US Steel’s announcement that it may idle its Granite City, Illinois, plant is a small but sure step in the right direction for the beleaguered flat-rolled market, Kallanish learns from industry observers.

Last year, US Steel opted not to idle its 2.8 million short tons/year Granite City operations. This year, however, the market looks soft enough for the company to follow through, says one buy-side source.

“This time, we think it will be different,” he says, adding that market chatter is growing about other integrated mills initiating shutdowns.

With hot-rolled hovering around a $420/short ton midpoint, he says, “… the integrated mills are in huge trouble.”

US Steel and ArcelorMittal’s ongoing negotiations with the United Steelworkers could be an additional avenue for supply constriction, he says.

“[… I] would not be surprised if a lockout took place,” he says. USW members have been working at US Steel and ArcelorMittal facilities under the terms of an expired contract since 1 September.

A second buy-side source called Granite City’s potential idling a “... non-event” considering the weak state of the market.

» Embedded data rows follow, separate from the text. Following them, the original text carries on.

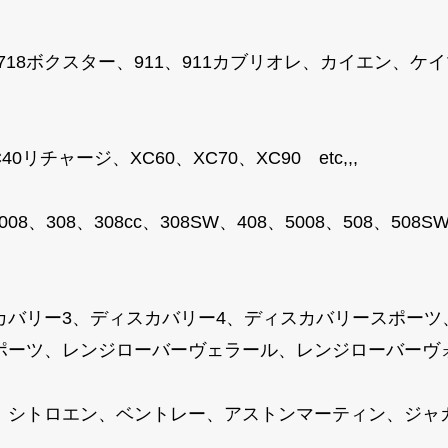
、718ボクスター、911、911カブリオレ、カイエン、
リチャージ、XC60、XC70、XC90 etc,,,
008、308、308cc、308SW、408、5008、508、50
カバリー3、ディスカバリー4、ディスカバリースポーツ
ーツ、レンジローバーヴェラール、レンジローバーヴォーグ
、シトロエン、ベントレー、アストンマーティン、ジャ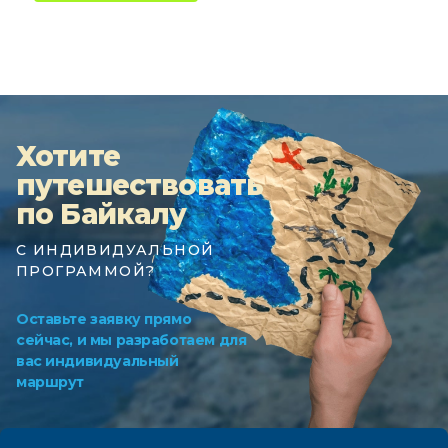
Хотите
путешествовать
по Байкалу
С ИНДИВИДУАЛЬНОЙ
ПРОГРАММОЙ?
Оставьте заявку прямо
сейчас, и мы разработаем для
вас индивидуальный
маршрут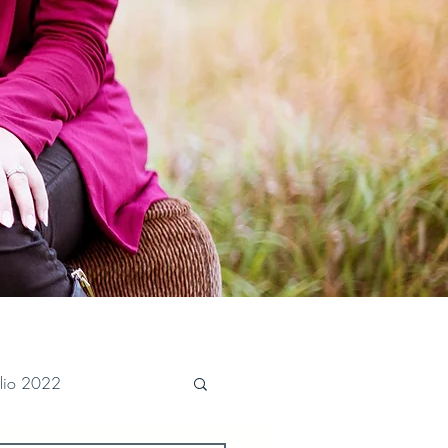
ulio 2022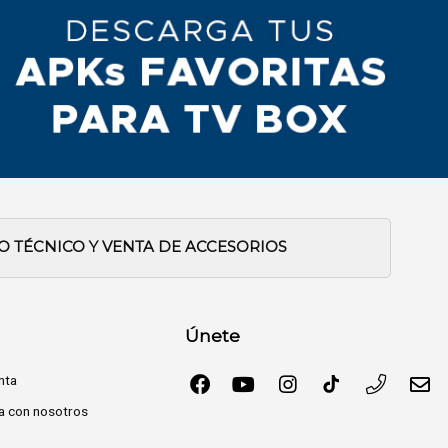
IO TÉCNICO Y VENTA DE ACCESORIOS
Únete
nta
a con nosotros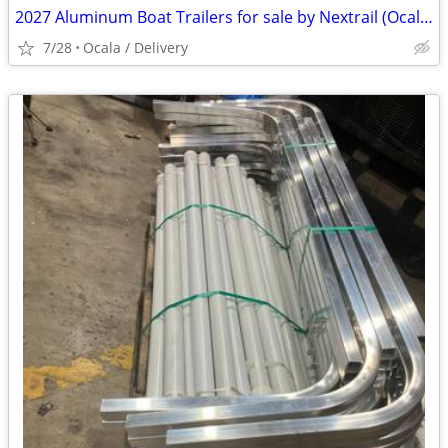
2027 Aluminum Boat Trailers for sale by Nextrail (Ocala / Delivery)
7/28
Ocala / Delivery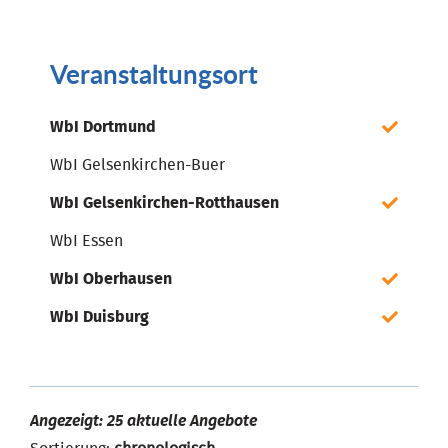
Veranstaltungsort
WbI Dortmund
WbI Gelsenkirchen-Buer
WbI Gelsenkirchen-Rotthausen
WbI Essen
WbI Oberhausen
WbI Duisburg
Angezeigt: 25 aktuelle Angebote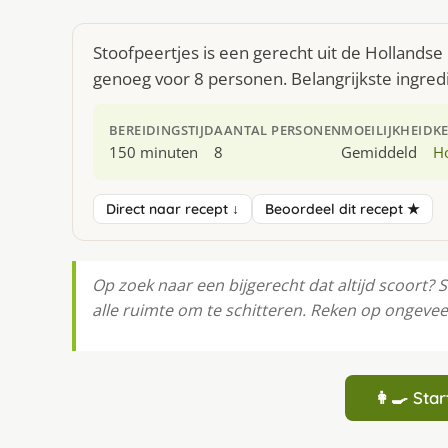
Stoofpeertjes is een gerecht uit de Hollands
genoeg voor 8 personen. Belangrijkste ingred
BEREIDINGSTIJD
AANTAL PERSONEN
MOEILIJKHEID
K
150 minuten
8
Gemiddeld
H
Direct naar recept ↓
Beoordeel dit recept ★
Op zoek naar een bijgerecht dat altijd scoort? S
alle ruimte om te schitteren. Reken op ongevee
👩‍🍳 St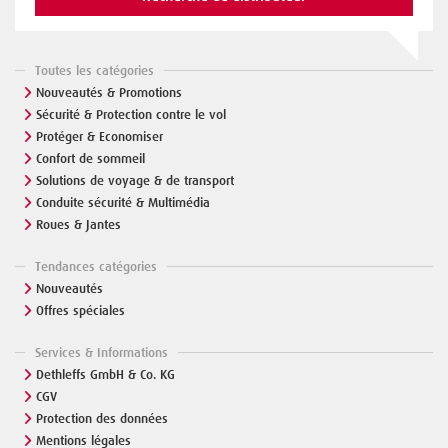
Toutes les catégories
Nouveautés & Promotions
Sécurité & Protection contre le vol
Protéger & Economiser
Confort de sommeil
Solutions de voyage & de transport
Conduite sécurité & Multimédia
Roues & Jantes
Tendances catégories
Nouveautés
Offres spéciales
Services & Informations
Dethleffs GmbH & Co. KG
CGV
Protection des données
Mentions légales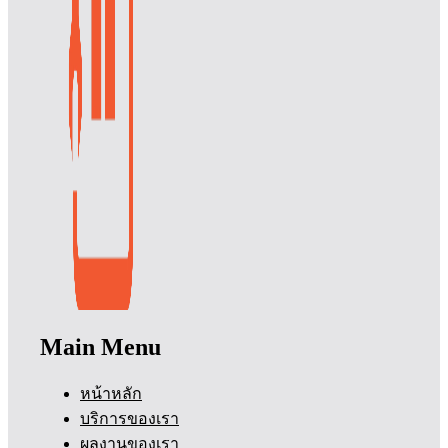
Main Menu
หน้าหลัก
บริการของเรา
ผลงานของเรา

The supply-demand imbalance will become particularly lopsided if the United Autoworkers at Fiat-Chrysler Automobile’s plants strike, he says. The union has notified FCA that its contract extension with the Big Three lead negotiator expires just before midnight 7 October.

“If there’s an auto strike, the new [… hot-rolled] bottom will be in the $370-380/st area,” he says.

Kallanish currently has HRC prices at $410-430/st and CRC prices at $540-560/st.